Here’s an example of a poor URL structure:
As you can see, the URL really doesn’t tell you anything about the page. The website doesn’t have an information hierarchy either. Google will assume that the page is related to “titles,” but won’t know what the page is about. The “pp056726” isn’t useful to search engines because this isn’t a term that users would search for.
The right URL structure will not only tell Google what your page is about – it will also help with linkbuilding. When people link back to your website, they will be far more likely to use an anchor text that uses keywords in the URL.
Smart internal linking can help improve your on-page SEO. An internal link is a link on your page that points to another page on your website.
Let’s say you run an online fashion store and that your website has a blog. You write a post about shoes, and link the word “shoes” to your shoe product page.
With an internal link, you’re sending visitors to another page on your website instead of a page off of your website (which would be an external link).
Internal linking allows you to spread link juice across your website. It’s also useful for readers because it sends them to a relevant page to learn more about the topic.
Content and Keywords
The content of the page is arguably the most important on-page factor in SEO. Without relevant, unique and well-written content, your site won’t rank well – even if every other on-page factor is on point.
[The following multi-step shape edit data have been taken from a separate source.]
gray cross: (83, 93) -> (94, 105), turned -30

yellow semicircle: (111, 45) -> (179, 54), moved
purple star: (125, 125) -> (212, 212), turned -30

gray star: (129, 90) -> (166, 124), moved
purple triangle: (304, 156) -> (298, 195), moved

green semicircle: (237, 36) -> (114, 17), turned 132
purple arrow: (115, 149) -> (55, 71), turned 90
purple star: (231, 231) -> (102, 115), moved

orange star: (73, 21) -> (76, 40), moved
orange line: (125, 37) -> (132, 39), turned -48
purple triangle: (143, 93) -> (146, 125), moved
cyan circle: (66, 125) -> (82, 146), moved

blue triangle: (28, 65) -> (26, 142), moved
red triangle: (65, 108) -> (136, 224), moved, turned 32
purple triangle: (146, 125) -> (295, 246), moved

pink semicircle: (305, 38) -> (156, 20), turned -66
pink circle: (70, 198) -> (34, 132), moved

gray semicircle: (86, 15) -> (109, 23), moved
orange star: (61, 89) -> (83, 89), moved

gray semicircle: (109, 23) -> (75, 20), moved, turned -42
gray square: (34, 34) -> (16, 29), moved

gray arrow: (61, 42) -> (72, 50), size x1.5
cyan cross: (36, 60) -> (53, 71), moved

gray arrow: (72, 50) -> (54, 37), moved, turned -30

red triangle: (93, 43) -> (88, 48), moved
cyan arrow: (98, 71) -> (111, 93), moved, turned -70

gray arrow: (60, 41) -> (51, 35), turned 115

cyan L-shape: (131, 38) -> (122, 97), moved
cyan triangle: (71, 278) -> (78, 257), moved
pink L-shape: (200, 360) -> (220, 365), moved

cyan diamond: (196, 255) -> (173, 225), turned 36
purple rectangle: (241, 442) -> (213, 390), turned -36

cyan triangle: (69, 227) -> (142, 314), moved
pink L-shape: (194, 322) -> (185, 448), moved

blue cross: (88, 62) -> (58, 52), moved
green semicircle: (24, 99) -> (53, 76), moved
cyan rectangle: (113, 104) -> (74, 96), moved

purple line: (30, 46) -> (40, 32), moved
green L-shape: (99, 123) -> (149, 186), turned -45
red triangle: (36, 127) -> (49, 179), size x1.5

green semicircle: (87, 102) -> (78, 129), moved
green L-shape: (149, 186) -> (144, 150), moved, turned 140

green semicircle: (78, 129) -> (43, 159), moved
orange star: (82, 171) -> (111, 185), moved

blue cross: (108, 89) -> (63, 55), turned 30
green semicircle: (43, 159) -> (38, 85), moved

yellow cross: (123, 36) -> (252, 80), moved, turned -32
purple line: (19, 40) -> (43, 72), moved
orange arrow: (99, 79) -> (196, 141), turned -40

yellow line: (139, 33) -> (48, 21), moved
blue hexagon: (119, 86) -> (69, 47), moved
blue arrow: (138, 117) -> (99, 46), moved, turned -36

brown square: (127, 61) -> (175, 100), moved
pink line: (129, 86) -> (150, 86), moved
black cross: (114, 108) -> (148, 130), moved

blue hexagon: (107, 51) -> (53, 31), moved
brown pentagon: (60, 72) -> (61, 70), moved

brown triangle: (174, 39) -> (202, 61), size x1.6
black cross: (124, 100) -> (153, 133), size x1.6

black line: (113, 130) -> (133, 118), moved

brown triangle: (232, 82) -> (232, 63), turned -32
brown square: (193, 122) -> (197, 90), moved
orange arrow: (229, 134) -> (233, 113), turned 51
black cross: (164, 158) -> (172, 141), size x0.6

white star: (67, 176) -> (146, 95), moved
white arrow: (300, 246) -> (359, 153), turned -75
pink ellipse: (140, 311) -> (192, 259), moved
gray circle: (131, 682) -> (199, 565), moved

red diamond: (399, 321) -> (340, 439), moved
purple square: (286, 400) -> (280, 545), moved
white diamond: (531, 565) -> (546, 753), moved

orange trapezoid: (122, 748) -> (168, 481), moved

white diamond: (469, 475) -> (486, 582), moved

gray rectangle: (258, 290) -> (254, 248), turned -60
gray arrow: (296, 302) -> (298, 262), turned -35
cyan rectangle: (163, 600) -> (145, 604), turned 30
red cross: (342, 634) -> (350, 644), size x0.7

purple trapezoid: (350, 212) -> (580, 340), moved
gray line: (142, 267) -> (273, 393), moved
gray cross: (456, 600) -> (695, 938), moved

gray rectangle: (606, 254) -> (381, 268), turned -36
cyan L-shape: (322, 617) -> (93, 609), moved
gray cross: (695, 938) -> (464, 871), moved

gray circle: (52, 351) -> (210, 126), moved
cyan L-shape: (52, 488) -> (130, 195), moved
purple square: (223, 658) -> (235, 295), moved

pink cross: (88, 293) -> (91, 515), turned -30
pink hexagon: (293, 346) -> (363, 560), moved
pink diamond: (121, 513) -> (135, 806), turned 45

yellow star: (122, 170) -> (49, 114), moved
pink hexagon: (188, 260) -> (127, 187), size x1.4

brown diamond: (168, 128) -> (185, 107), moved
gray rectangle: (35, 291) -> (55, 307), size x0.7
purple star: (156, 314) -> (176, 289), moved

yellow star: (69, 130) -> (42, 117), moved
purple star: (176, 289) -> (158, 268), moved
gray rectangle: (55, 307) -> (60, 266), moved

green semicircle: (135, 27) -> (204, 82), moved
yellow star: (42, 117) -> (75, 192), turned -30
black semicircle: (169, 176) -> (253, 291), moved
Google only wants to send its users to web pages that will answer their questions.
How can you know if your content is “good” in the eyes of Google? There are a few things that will be considered when analyzing your content:
- Is the content linkable?
- Does the content supply a demand?
Content must be linkable. If no one can link to your content, it obviously can’t rank and you won’t get traffic to it.
But who creates content you can’t link to? That’s a great question. And it happens a lot more than you might think. Unlinkable content might include:
- Image slideshows
- Content that can’t be shared
- Content that is only accessible when logged in
Along with being linkable, the content also needs to supply a demand. In other words, it needs to give the reader some sort of valuable information. Content doesn’t have to be all text either. Good content can also come in the form of images, videos or even sound.
The content you create should be relevant to the topic of the page (i.e. your keyword or keywords). It’s also important to use your targeted keywords a few times in the content of your page. The keywords should flow naturally into the content. Forced keywords are awkward and tell Google that you’re just adding the keyword phrase to boost your rankings.
Speed and Ease of Use
An SEO-optimized page loads up quickly and has a user-friendly design. Google has already confirmed that page speed is a factor in rankings. The faster your website pages load, the higher your rankings will be. Aim for your pages to load in four seconds or less.
Along with a speedy website, you also want to make sure that each page’s:
- Content and navigation are easily understood by visitors
- The page layout is easy to scan, and readers can easily identify important content elements
- Layout and design is both desktop- and mobile-friendly
The page’s meta data will also influence your on-page SEO. Meta data, which includes title tag and image alt text, tells Google what your page is about.
For proper optimization, your topic (or targeted keyword) should be included in your page’s:
- Image alt text fields
- Title tag
- Meta description
There’s no need to bother with the meta keywords field unless you plan to use this for field for internal searches.
To recap, a well-optimized page – according to Moz – should:
- Be relevant to the topic (or keyword)
- Include the topic in the URL, title tag, image alt text and content
- Link back to the subcategory, category and home pages
- Provide the visitor with unique content about the topic
These are the basics for on-page and off-page SEO. Understanding these factors can help you implement changes that will – hopefully – boost your rankings.